Steven Jiang, Staff Writer

The 2022 United States midterm elections were recently held in November. Here’s what you need to know about the election results and their momentous impact on America. 

This year’s elections served as a referendum on the Democratic leadership of the federal government. Across our nation, Democrats, the party of the incumbent President, defied historical precedents by largely retaining their power. In Illinois, Governor JB Pritzker won re-election by a significant margin over his Republican challenger Darren Bailey. 

2022 was a year of historic firsts, as our elected officials became more diverse and representative of our society. According to Pew Research, ethnic minorities now make up 23% of the congressional body. In Maryland, Democrat Wes Moore will become the first black Governor of the state. Rep. Maxwell Frost (D-FL) will become the first Gen Z member of Congress. In Massachusetts, Governor-elect Maura Healy (D) will become the first LGBTQ governor in the United States. This year was also historic in terms of campaign spending, with a whopping $16.7 billion spent at the federal and state levels. 

Young voter turnout was strong this year, with 27% of eligible Americans aged between 18-29 heading to the polls. Exit polls revealed that rising inflation and the Supreme Court’s abortion ruling were major factors in driving people to vote. The voices of young voters were very consequential in determining the outcomes of the midterm elections.

The “red wave” that many had predicted did not come into fruition. In particular, Trump-endorsed candidates performed significantly below expectations. In Pennsylvania, Senate Republican candidate Mehmet Oz lost to John Fetterman, and Alaskan Republican Senate challenger Kelly Tshibaka, who was backed by Trump, lost to incumbent Senator Lisa Murkowski (R-AK). The dangerous trend of election integrity denial has continued to plague the Republican Party. In Arizona, Republican candidate Kari Lake refused to accept defeat. Despite the implementation of numerous new voter suppression laws in the aftermath of the 2020 presidential election, she baselessly alleged voter fraud. As of December 2, 2022, she has not conceded the race to Governor-elect Katie Hobbs.

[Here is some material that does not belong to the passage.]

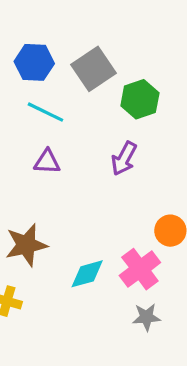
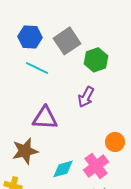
purple triangle: (47, 162) -> (45, 118), moved, size x1.5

Regardless of the outcome of the Georgia Senate runoff election, Democrats will hold a majority in the Senate with Vice President Harris casting the tiebreaker. However, if Raphael Warnock (D-GA), defeats Herschel Walker, holding an additional seat would weaken the influence of conservative Democrats such as Joe Manchin (R-WV), allowing for leeway in implementing Biden’s agenda. In the House, the Republicans gained 8 seats, winning a majority in the chamber. Rep. Kevin McCarthy (R-CA) is expected to become the next Speaker of the House. Shortly after the election, outgoing Speaker Nancy Pelosi (D-CA) announced that she would be stepping down from House Democratic leadership. Her successor, Rep. Hakeem Jeffries (D-NY), will become the first black congressional caucus leader in American history.

Each election helps determine the course of our nation for years to come. New shifts in policy focus and implementation will occur. For instance, the 118th Congress is expected to make labor and workforce regulations a key priority. Healthcare, especially reproductive rights, will also be a focal point. Republican politicians will likely stall progress on climate change legislation. Congressional Democrats will continue to approve Biden nominees to federal courts, cementing a judicial legacy. In a victory for students and young Americans, funding public schools and combating educator shortages will be on the agenda.

Our government and society are dynamic, so we must always progress forward. If you are old enough to vote, you definitely should. When you vote, you have a voice in our democracy and will help usher in the next generation of American leadership.